KALAMAZOO, Mich. (WOOD) - A government sentencing memo released on Monday provides new details on the shooting that led to the death of Kalamazoo Public Safety Officer Eric Zapata in April.
Kim Robert Statler II pled guilty to being a felon in possession of a firearm in July. According to the sentencing memo, Statler was in possession of 13 firearms.
Kim's brother Leonard Statler was the man who shot and killed Zapata and then turned the gun on himself.
The sentencing memo provides a detailed description of the night that Zapata and Leonard Statler died and the events leading up to their deaths.
Court images referenced in the memo show that Kim Statler's residence that he shared with his father had several firearms. Statler's father had several unsecured long guns stored in his close and high-powered rifle ammunition in a chest of drawers next to the bed.
An upstairs storage room housed three more unsecured long guns and ammunition.
Statler's father left for Florida, leaving Statler in charge of the home even though he is a convicted felon. The firearms and ammunition were not secured, the memo said, and easily accessible by both Leonard Daniel Statler, Kim's brother, and Kim Statler's children.
Leonard Statler was also a convicted felon who was prohibited from possessing a firearm.
The .357 revolver and SKS assault rifle used by Leonard Statler in the shootout that left Officer Zapata dead belonged to his father and came from his father's residence.
"It is still unknown exactly when or how Leonard Statler obtained those firearms," said the memo.
The memo claims that Statler must claim partial responsibility for Zapata's death.
"While the defendant [Kim Statler] is not responsible for his brother's actions, he is responsible for what he himself did or failed to do," said the memo.
The government said that Kim Statler failed to remove the firearms from his home or secure them in any way. It also said Kim Statler knew that Leonard Statler was in possession of a firearm on the night of the shooting and failed to take any action.
"Combined with alcohol, this was a recipe for disaster," the memo said.
Kim and Leonard Statler and their half-brother Michael were drinking at the residence the night Zapata was shot and killed.
At some point in the evening, after having consumed alcohol, Leonard fired several shots from a handgun outside the house.
The memo said that a witnessed said those first shots were "fun" shots. The witness also said that Kim and Leonard Statler re-entered the house and joked about the cops arriving.
Officers were called to the scene in response to a report of shots fired.
The memo then describes in detail the events leading up to Officer Zapata's death:
"Officer Schipper saw Leonard Statler sitting on his front porch and started to approach Leonard.
"Leonard pulled a handgun from his waist and began shooting at the officer.

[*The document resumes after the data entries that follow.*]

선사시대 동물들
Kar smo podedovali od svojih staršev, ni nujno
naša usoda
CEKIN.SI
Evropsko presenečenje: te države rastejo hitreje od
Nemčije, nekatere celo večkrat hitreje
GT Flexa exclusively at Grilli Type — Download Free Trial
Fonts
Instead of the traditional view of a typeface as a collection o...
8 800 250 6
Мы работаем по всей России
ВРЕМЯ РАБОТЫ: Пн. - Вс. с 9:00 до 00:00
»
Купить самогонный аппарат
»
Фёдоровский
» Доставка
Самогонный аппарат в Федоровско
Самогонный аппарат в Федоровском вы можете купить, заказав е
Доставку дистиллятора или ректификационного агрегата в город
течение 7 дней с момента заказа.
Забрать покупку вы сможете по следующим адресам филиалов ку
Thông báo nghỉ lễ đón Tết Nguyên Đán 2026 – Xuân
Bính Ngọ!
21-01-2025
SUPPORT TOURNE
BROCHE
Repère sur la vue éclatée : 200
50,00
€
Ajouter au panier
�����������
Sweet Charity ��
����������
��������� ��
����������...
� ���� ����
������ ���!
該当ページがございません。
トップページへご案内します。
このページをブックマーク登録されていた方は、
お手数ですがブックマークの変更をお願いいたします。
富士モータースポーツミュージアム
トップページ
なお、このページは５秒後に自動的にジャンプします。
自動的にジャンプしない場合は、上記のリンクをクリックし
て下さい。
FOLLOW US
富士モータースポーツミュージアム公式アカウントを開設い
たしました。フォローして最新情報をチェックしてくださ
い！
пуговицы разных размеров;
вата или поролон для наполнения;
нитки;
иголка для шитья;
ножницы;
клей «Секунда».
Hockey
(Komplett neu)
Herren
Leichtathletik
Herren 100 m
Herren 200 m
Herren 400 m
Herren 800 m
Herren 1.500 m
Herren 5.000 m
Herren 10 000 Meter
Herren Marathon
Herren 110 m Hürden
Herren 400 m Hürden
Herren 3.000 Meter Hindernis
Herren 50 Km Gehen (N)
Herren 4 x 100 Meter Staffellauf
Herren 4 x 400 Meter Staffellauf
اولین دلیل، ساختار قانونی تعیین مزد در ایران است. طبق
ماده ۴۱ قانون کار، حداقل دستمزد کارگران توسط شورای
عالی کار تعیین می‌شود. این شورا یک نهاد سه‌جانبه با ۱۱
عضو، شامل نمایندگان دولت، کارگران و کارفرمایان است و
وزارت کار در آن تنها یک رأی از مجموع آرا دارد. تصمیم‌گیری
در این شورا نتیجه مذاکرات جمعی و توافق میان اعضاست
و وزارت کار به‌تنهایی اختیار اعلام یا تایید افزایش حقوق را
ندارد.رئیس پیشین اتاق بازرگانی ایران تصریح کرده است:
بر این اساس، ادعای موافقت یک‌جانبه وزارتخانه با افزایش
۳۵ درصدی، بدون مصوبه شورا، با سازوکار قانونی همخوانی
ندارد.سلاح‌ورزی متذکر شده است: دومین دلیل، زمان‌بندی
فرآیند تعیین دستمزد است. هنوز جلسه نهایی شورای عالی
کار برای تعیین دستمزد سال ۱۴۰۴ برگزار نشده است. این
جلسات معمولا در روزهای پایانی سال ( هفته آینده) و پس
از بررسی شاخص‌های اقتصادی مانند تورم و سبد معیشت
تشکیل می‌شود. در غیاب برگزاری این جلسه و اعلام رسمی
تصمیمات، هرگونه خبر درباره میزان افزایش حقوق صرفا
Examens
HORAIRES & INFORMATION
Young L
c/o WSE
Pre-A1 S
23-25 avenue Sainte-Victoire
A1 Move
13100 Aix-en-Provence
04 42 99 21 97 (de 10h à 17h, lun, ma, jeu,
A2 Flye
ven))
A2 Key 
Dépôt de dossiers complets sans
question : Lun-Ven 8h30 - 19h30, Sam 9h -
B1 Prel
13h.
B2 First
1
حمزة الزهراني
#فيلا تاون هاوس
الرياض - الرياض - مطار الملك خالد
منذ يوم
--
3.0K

The officer took cover behind a tree and returned fire, emptying his weapon. When Leonard had emptied his handgun. he picked up a rifle from his porch and began pursuing Officer Schipper on foot. Leonard apparently encountered Officer Eric Zapata, who was also responding to the report, in an alley behind the defendant's residence. Officer Zapata was shot and killed."
Kim Statler followed his brother into the alley.

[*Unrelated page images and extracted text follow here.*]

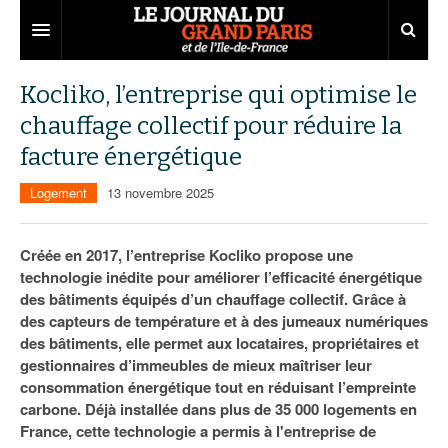
Grand Paris
Kocliko, l’entreprise qui optimise le
chauffage collectif pour réduire la
Territoires
facture énergétique
Entreprises
Aménagement
Logement
13 novembre 2025
Départements
Collectivités
Développement économique
Carnet
Institutions
Emploi
75
Créée en 2017, l’entreprise Kocliko propose une
technologie inédite pour améliorer l’efficacité énergétique
Les Assises du Grand Paris
Services urbains
Attractivité
77
Nominations
des bâtiments équipés d’un chauffage collectif. Grâce à
des capteurs de température et à des jumeaux numériques
Le podcast
Innovation
78
Portraits
Éditions précédentes
des bâtiments, elle permet aux locataires, propriétaires et
gestionnaires d’immeubles de mieux maîtriser leur
Transport
91
Agenda
Ecouter les épisodes
consommation énergétique tout en réduisant l’empreinte
carbone. Déjà installée dans plus de 35 000 logements en
Marchés publics
92
Lire les résumés
France, cette technologie a permis à l'entreprise de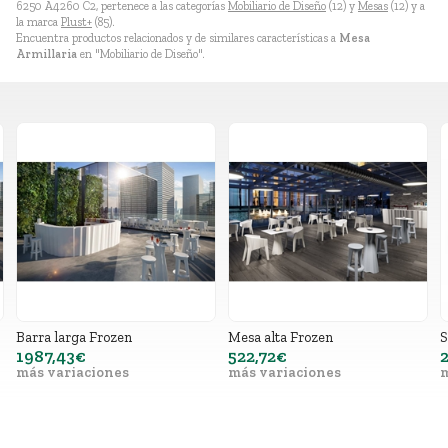
6250 A4260 C2, pertenece a las categorías
Mobiliario de Diseño
(12) y
Mesas
(12) y a
la marca
Plust+
(85).
Encuentra productos relacionados y de similares características a
Mesa
Armillaria
en "Mobiliario de Diseño".
Mesa alta Frozen
Silla Apilable Fade
S
522,72€
272,25€
más variaciones
más variaciones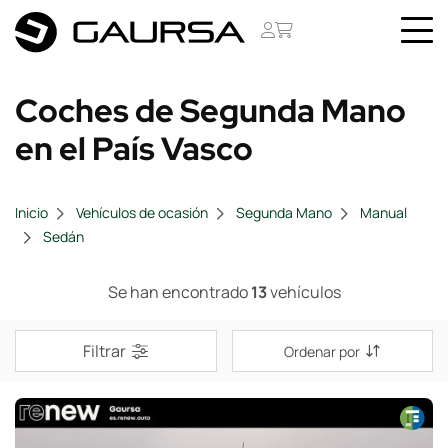
Coches de Segunda Mano
en el País Vasco
Inicio
Vehículos de ocasión
Segunda Mano
Manual
Sedán
Se han encontrado
13
vehículos
Filtrar
Ordenar por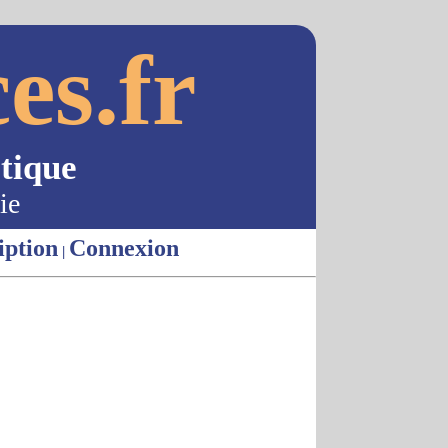
es.fr
tique
ie
iption
Connexion
|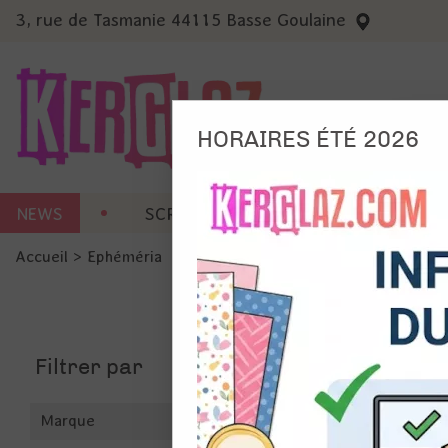
3, rue de Tasmanie 44115 Basse Goulaine
HORAIRES ÉTÉ 2026
Nous
NEWS
SCRAP CARTERIE
MACHINES 
Ils no
Accueil
>
Ephéméria
Amé
Mes
pro
Gér
Filtrer par
Certains 
obligatoi
et du con
précises 
Marque
Si vous 
disposez 
de la pag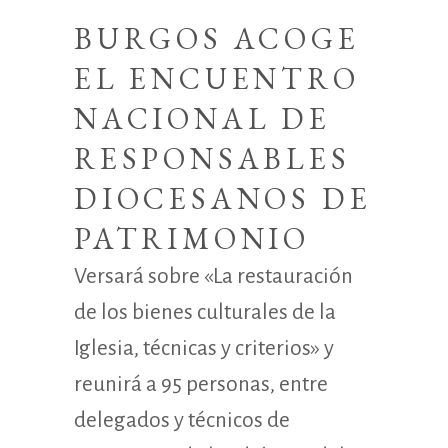
BURGOS ACOGE
EL ENCUENTRO
NACIONAL DE
RESPONSABLES
DIOCESANOS DE
PATRIMONIO
Versará sobre «La restauración
de los bienes culturales de la
Iglesia, técnicas y criterios» y
reunirá a 95 personas, entre
delegados y técnicos de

"Leonard then turned the gun on himself, told Kim he loved him, and fatally shot himself."
After the shooting, officers found Kim Statler on his front porch, "distraught and agitated," according to the memo. He was drinking and was clearly intoxicated.
According to the memo, he told officers, "I'm a convicted felon and there are some rifles in my house and I know they shouldn't be there. I ain't going back to jail over them."
The defendant "described himself as a social drinker who usually consumes alcohol on the weekends," and "reported his past use of alcohol has never-been problematic" in a pre-sentence report, according to the sentencing memo.
But the government said that description is inaccurate.
The government cited several previous incidents as evidence that Statler has a problem with alcohol: Kim Statler was convicted on an open intoxicants charge in 2003. Also in 2003, he was arrested for felonious assault for a fight that occurred while he was intoxicated.
In 2005, he was arrested for domestic violence after assaulting his other brother Jeffery Statler. His blood alcohol content was .155.
In 2007, Statler was convicted of operating a vehicle while intoxicated. His BAC was .178.
The memo recommended that Statler's alcohol problem be taken into account during sentencing and that it should encourage or require him to seek substance abuse treatment.
The maximum penalty for that offense is 10 years in prison, a $250,000 fine, three years supervised release, and a $100 special assessment, according to the sentencing memo.
The government recommended that Kim Statler II serve at least the minimum 41-51 months required by sentencing guidelines for the crime.
The Associated Press reported that
defense Attorney Keith Turpel said in a Wednesday court filing that he believes that "because of the notorious and heinous nature at what befell Officer Zapata -- the first Kalamazoo police fatality in a century? -- there was sentiment to make someone pay."
There is no evidence that Statler fired a weapon or handed a gun to his brother, Turpel said.
"He has convictions for delivery of marijuana ... and drunk driving. He would not qualify as a career criminal. Frankly, he does not seem to fit the profile of a menace to society," the attorney said, according to the AP.
Kim Statler's sentencing is scheduled for Nov. 28.